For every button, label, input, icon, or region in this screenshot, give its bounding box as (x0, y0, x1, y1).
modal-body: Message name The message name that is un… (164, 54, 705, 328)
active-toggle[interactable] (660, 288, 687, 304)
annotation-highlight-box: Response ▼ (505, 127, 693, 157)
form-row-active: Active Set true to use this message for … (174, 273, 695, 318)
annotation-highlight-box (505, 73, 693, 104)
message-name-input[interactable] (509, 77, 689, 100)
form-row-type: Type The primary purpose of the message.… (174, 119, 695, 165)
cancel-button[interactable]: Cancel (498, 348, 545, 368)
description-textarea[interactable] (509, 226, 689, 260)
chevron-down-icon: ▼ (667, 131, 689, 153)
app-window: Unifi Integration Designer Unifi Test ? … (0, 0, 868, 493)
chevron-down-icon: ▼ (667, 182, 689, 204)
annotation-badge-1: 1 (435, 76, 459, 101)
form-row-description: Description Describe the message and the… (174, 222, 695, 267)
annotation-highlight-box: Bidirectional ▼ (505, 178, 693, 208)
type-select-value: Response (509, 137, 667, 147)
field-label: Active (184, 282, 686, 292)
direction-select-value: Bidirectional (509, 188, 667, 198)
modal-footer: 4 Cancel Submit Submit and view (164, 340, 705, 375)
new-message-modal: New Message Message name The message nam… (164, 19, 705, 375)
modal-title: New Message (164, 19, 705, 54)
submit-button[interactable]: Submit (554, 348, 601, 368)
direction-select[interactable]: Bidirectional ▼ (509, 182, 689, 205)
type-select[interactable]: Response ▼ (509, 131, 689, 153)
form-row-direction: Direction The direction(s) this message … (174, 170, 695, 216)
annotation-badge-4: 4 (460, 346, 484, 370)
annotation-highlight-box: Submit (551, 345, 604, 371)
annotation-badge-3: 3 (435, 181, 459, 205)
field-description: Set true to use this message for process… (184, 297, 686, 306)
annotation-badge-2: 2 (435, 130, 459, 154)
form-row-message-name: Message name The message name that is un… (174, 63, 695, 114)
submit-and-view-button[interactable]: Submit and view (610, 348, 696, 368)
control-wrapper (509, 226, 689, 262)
═══
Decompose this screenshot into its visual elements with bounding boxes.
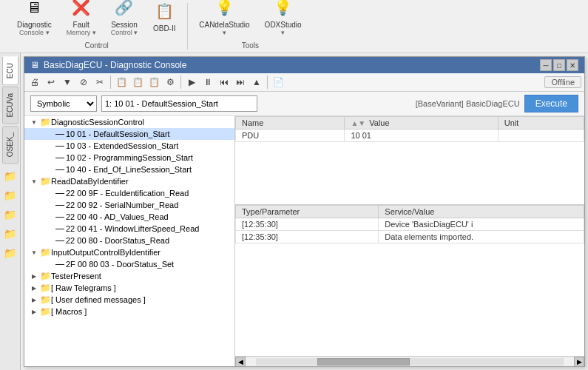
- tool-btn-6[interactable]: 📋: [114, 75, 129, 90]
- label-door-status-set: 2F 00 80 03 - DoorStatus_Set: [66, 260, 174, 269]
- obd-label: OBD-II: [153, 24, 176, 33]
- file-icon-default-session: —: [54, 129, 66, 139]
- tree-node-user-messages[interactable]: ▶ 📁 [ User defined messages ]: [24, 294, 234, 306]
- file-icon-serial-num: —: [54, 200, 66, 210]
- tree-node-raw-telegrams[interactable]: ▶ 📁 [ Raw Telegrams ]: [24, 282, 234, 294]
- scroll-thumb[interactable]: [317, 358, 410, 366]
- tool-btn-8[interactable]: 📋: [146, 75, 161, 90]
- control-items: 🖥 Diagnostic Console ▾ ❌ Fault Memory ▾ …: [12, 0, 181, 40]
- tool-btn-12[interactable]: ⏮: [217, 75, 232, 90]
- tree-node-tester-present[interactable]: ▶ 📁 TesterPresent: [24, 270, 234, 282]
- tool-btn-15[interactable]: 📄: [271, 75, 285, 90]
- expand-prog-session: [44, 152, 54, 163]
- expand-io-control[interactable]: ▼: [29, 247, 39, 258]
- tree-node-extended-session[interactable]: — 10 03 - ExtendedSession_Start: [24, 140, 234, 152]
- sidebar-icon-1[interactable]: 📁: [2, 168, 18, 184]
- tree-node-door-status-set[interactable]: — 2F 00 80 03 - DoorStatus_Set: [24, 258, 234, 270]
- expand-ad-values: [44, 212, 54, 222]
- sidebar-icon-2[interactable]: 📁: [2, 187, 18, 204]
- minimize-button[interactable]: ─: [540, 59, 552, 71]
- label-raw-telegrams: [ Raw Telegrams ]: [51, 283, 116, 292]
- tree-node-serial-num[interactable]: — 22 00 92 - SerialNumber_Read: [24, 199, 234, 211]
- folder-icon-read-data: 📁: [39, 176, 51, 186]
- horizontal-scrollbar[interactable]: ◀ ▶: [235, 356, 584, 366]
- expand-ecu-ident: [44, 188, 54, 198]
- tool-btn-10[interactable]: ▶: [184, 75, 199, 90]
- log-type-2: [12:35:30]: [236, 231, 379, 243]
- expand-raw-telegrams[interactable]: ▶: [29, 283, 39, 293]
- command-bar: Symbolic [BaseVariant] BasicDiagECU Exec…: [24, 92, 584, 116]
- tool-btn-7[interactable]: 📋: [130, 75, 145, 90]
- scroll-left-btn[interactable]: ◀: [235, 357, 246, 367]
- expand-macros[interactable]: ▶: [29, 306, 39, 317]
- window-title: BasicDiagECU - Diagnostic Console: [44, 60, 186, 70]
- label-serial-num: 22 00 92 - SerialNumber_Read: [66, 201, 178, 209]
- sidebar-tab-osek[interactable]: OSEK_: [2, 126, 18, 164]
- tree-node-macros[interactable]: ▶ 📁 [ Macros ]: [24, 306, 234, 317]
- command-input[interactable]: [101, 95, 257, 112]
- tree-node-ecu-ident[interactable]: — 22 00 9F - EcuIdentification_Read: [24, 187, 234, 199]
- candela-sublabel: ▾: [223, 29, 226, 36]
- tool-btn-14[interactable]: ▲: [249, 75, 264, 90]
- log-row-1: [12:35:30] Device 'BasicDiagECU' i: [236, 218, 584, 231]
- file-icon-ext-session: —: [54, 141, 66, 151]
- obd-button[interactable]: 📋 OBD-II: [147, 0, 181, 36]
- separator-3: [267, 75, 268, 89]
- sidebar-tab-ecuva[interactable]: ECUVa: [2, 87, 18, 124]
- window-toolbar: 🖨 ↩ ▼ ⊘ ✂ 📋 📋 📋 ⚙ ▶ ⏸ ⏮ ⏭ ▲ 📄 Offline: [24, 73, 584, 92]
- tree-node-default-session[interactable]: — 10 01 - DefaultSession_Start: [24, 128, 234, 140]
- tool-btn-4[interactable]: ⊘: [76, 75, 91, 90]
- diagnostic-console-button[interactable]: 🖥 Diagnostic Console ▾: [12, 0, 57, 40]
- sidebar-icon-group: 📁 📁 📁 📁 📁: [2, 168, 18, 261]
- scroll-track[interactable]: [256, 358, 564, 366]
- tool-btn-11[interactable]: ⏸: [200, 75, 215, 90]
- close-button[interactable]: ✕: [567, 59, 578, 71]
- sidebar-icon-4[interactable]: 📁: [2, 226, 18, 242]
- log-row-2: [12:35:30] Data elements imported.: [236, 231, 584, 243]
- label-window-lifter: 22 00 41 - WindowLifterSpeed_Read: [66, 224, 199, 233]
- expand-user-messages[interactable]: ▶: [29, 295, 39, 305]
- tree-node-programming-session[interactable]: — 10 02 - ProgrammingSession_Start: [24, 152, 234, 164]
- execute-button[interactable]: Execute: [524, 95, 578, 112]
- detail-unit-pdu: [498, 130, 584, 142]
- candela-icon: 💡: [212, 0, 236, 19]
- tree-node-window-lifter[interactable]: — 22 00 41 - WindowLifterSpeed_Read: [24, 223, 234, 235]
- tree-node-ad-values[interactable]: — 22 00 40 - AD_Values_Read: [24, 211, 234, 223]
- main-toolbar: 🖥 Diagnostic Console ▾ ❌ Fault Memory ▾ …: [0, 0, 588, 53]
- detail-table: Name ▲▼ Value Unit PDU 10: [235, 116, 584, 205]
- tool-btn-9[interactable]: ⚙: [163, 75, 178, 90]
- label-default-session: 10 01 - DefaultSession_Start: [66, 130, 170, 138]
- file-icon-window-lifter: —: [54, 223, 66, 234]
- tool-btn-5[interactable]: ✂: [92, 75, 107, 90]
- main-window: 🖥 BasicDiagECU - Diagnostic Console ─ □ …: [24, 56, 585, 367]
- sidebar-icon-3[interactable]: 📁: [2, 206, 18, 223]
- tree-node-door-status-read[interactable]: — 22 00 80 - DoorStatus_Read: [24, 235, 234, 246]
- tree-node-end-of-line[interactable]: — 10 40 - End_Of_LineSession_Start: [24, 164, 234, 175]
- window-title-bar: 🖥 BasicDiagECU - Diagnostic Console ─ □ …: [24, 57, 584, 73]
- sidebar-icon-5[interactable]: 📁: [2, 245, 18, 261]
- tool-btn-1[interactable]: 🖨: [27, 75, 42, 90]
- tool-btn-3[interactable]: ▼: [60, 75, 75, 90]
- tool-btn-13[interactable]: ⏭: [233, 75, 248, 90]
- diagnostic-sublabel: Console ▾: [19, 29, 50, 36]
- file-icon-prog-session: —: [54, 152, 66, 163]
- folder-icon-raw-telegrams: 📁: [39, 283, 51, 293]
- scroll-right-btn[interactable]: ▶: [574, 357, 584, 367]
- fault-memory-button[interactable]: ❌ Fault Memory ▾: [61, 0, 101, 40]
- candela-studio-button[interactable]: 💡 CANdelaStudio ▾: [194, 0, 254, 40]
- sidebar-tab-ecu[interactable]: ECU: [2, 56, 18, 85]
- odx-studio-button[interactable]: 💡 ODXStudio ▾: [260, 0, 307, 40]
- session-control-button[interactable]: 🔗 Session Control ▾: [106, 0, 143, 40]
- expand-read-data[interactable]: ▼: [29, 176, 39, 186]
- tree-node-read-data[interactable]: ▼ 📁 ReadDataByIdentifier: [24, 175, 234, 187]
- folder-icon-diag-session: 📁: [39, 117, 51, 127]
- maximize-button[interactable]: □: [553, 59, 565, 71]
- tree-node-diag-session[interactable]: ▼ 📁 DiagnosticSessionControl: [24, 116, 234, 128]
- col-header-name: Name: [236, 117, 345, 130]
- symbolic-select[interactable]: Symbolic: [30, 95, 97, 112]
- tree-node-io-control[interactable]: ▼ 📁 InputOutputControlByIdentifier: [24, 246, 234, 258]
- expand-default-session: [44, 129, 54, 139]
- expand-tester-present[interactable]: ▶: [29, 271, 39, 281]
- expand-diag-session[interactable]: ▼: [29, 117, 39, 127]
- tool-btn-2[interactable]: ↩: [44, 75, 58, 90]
═══
Directions:
A single number is asked for: how many lines in the entries above hold the string "that".

Response to the task:
2